As editor, Constance Tarasar's booklet "Founders of Russian Monasticism" is 46 pages long with one cover illustration, eight internal illustrations, and a brief introduction. It tells the biographies of six Russian monks who helped shape the face of monasticism in that nation, as well as the nation itself. Their stories cover a span of about 850 years.

St. Anthony of the Caves in Kiev (b.983 AD) first introduced the concept of personal asceticism to Russia, which had only become formally Christian five years after his birth.

St. Theodosius of the Caves in Kiev (b.1008 AD) was an early disciple of St. Anthony's and was mainly responsible for launching communal monasticism in Russia.

St. Sergius of Radonezh (b.1314 AD) stopped four civil wars, influenced the poor and wealthy, and organized a monastic settlement whose members over the next 200 years started a movement by founding 150 monasteries in the forests and 100 in the cities.

St. Nilus of Sora (b.1433-d.1508) and St. Joseph of Volotsk (b.1439-d.1515) established two complementary schools of monastic thought which eventually came into conflict. St. Nilus emphasized monastic poverty, freedom for each individual monk to develop their own spiritual disciplines, and non-violent opposition to heresy, thereby founding the "non-possessors." St. Joseph emphasized the use of possessions to help the poor and needy, a common rule and practise for all monks in the same monastery, and aggressive suppression of heresy, thereby founding the "possessors."
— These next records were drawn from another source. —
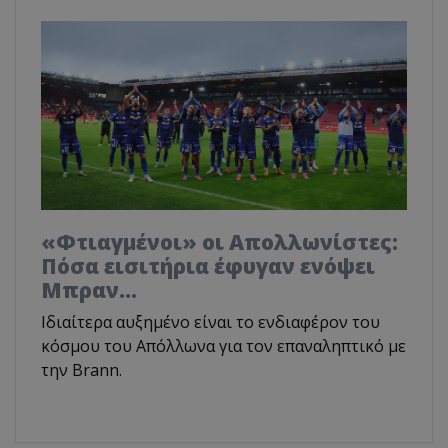
«Φτιαγμένοι» οι Απολλωνίστες:
Πόσα εισιτήρια έφυγαν ενόψει
Μπραν...
Ιδιαίτερα αυξημένο είναι το ενδιαφέρον του
κόσμου του Απόλλωνα για τον επαναληπτικό με
την Brann.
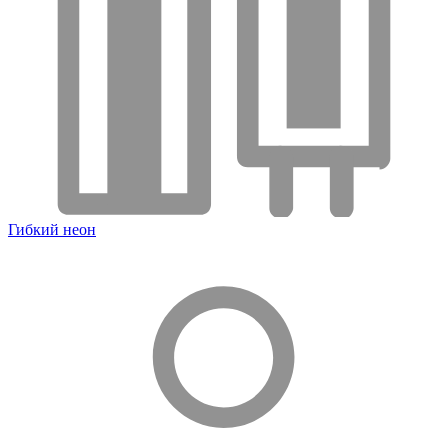
Гибкий неон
St. Seraphim of Sarov (b.1759) largely spent his monastic life alone in the forest, was known for being a man of "light" and "joy" because of his experience and emphasis on being filled with the Holy Spirit, and eventually became a spiritual mentor to the thousands of pilgrims that came to his door in search of guidance.

The book is beautifully illustrated by etchings/engravings that almost have the feel of classic iconography. It would be a nice gift to friends and family. It is written in simple plain language and is probably geared for young people, but it can easily serve as a fun and moving introduction to the topic for adults. It covers key figures which emerged over about an 850 year period, thus giving a good snapshot overview of that time. At times it skipped over important events and seasons in each of the lives and, as a result, felt somewhat "choppy" in places. It could easily have been expanded to double the length by providing more information and illustrations for each of the lives, or by simply adding more lives, especially in the overlooked periods of 1350-1450 AD and 1600-1750 AD.

Overall, this was a fun and sometimes moving read. There are practical lessons from this book that I hope to carry over into my own current role in helping to catalyze, coach, and connect the modern-day house church movement which, it could be said, is an international network of back-to-basics "monasteries" and "friaries."